At the moment, this mechanism, which has turned into the consensus trade over the past 72 hours, has ground to a halt with so many UST holders attempting to ditch their holdings at the same time.
“Starting from May 9th to May 10th, 2022, about $8B UST were withdrawn from Anchor Protocol,” reads the proposal. “During the same period, only ~$1B UST were burned.”
Anchor Protocol was Terra’s most popular DeFi app, at one point hosting more than 70% of all UST in circulation thanks to its lucrative ~19% interest rates.
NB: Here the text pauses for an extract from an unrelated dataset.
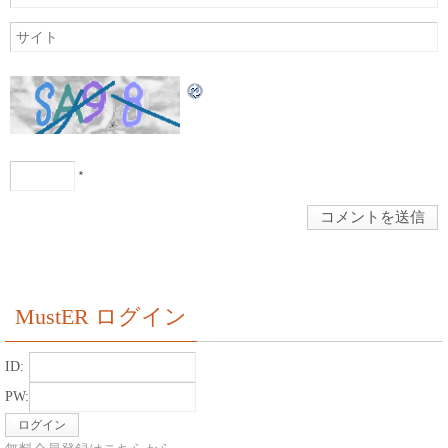
*
MustER ログイン
ID:
PW:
Thus, the proposal would increase the speed of this mechanism and increase LUNA’s minting capacity from $293 million to $1.2 billion according to the proposal.
Terra calls it quits on ‘mint-and-burn’ mechanism
If UST ever recovers its $1 peg, Kwon added that the team would also “adjust its mechanism to be collateralized.”
Collateralized stablecoins refer to those that are backed by other financial assets be it traditional assets or cryptocurrencies. Centralized stablecoins like Tether’s USDT and Circle’s USDC are reportedly backed by cash, Treasuries, commercial paper, and other similar assets.
Decentralized, but also collateralized, stablecoins like MakerDAO‘s DAI are backed by a combination of cryptocurrencies like Ethereum, USDC, Wrapped Bitcoin (WBTC), and other assets.
It remains to be seen, however, how such a collateralized mechanism would work for UST.